You have two options for sending your encrypted boot image to the cloud provider.

Procedure

  • Option 1: If you send the boot image that you created in Securing the guest separately from the volume image, destroy the boot partition before you create the volume image.
    For example, if /dev/vda1 is the boot partition, use:
    # shred /dev/vda1
    For information about how to boot from a separate boot image file, see Step 3 "Configure for direct kernel boot" in Starting the secure virtual server.
  • Option 2: If you send the boot image on the unencrypted boot partition, the cloud provider can read from and write to this unencrypted partition.
    To avoid security issues, ensure that:
    1. No sensitive content remains on the unencrypted partition.

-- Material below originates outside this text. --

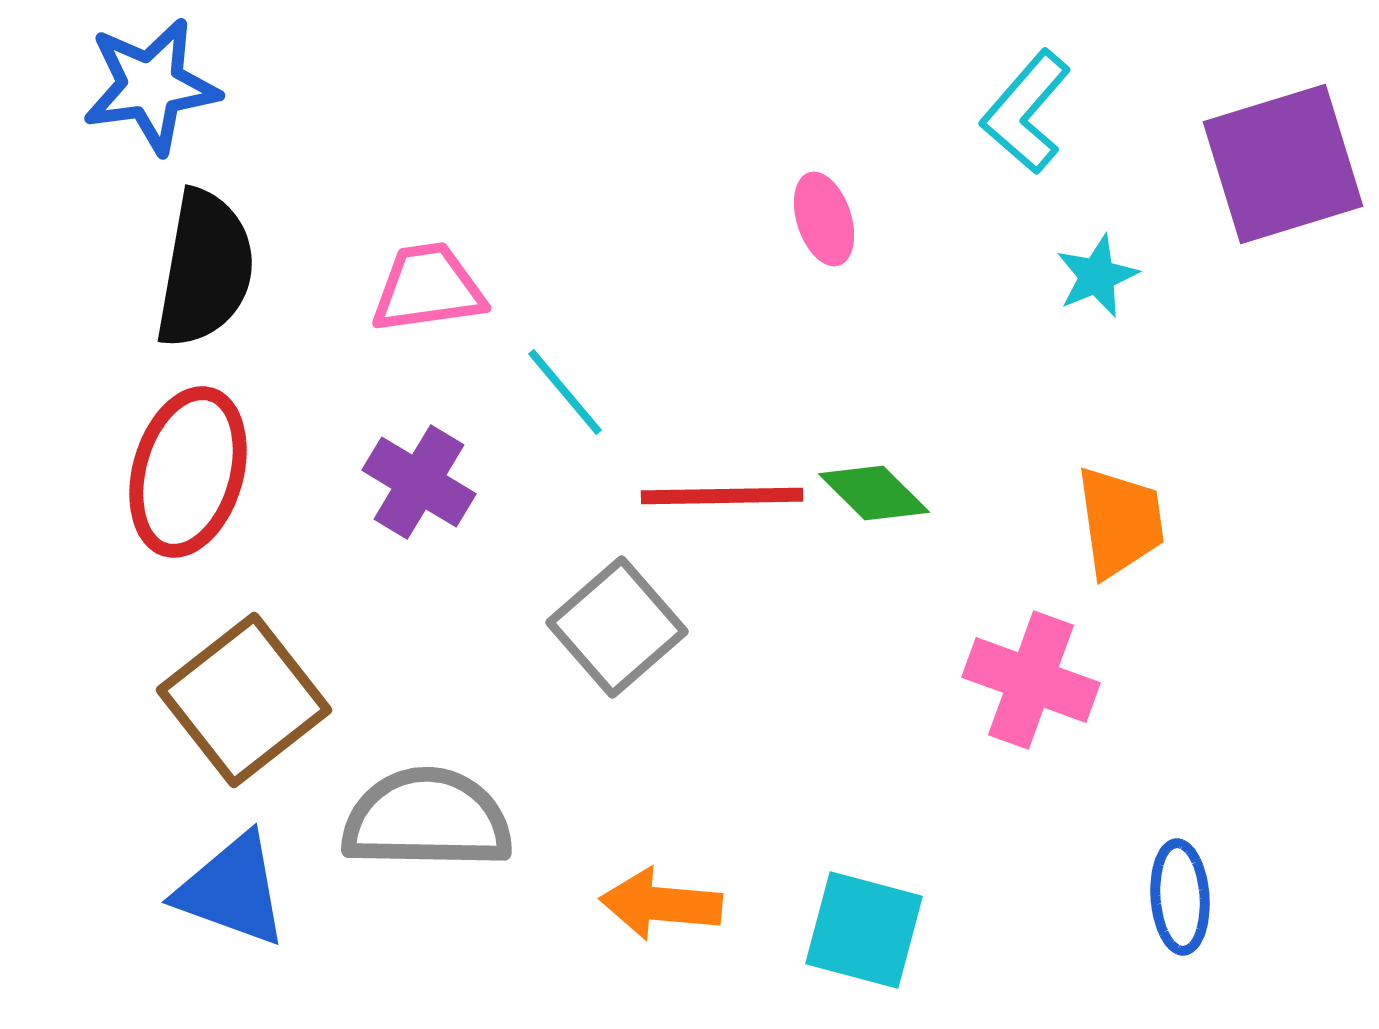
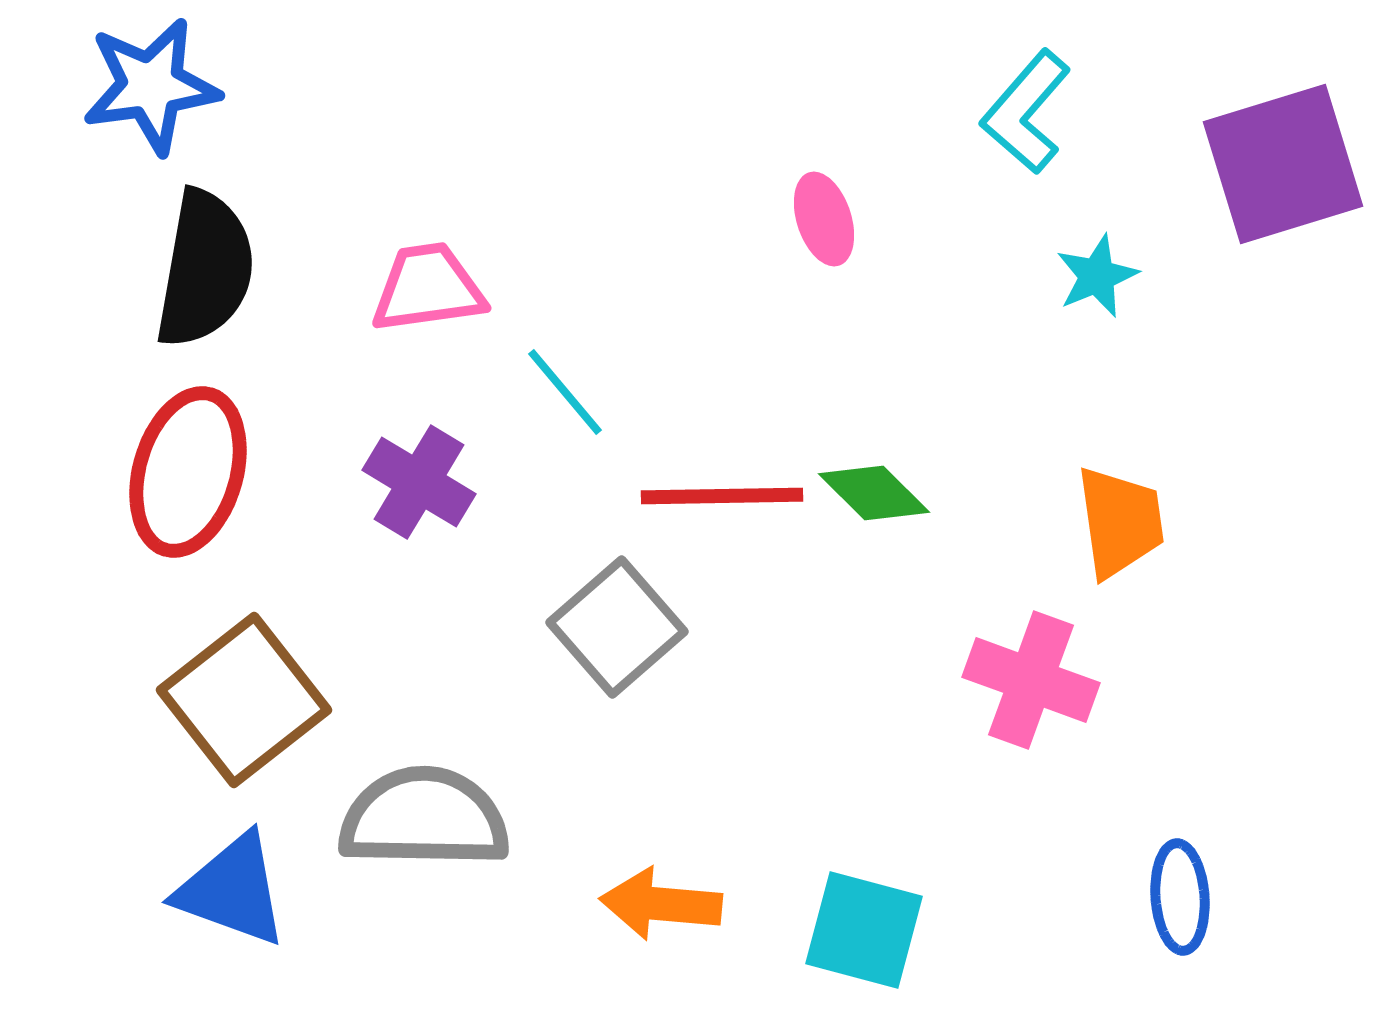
gray semicircle: moved 3 px left, 1 px up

Use, for example, sfill to wipe any free space on the disk to ensure that no traces of confidential data remain. See also Securely delete sensitive files from the unencrypted boot partition.
    2. The unencrypted partition is not mounted by the secure guest.
      Edit /etc/fstab and remove /boot (or on SUSE Enterprise Linux® Server, /boot/zipl).

      With no volume mounted at /boot, or /boot/zipl, potentially non-secure new kernels or kernel updates are written to the /boot, or /boot/zipl, sub-directories of the root file system, which is backed by an encrypted volume. Because you cannot boot from an encrypted volume, these untrusted kernels are not a threat.

Securely delete sensitive files from the unencrypted boot partition

Sensitive files include the original unencrypted kernel, RAM file system, and kernel parameter file as well as the related entries in the boot configuration. These files could potentially be used by an attacker to obtain secrets.

Use, for example, the shred command to remove these files. Then re-run the boot configuration update.

What to do next

Supply your setup details to your provider, see Communicating your setup to the provider. Transfer the secure disk image and domain configuration-XML to the IBM Secure Execution host.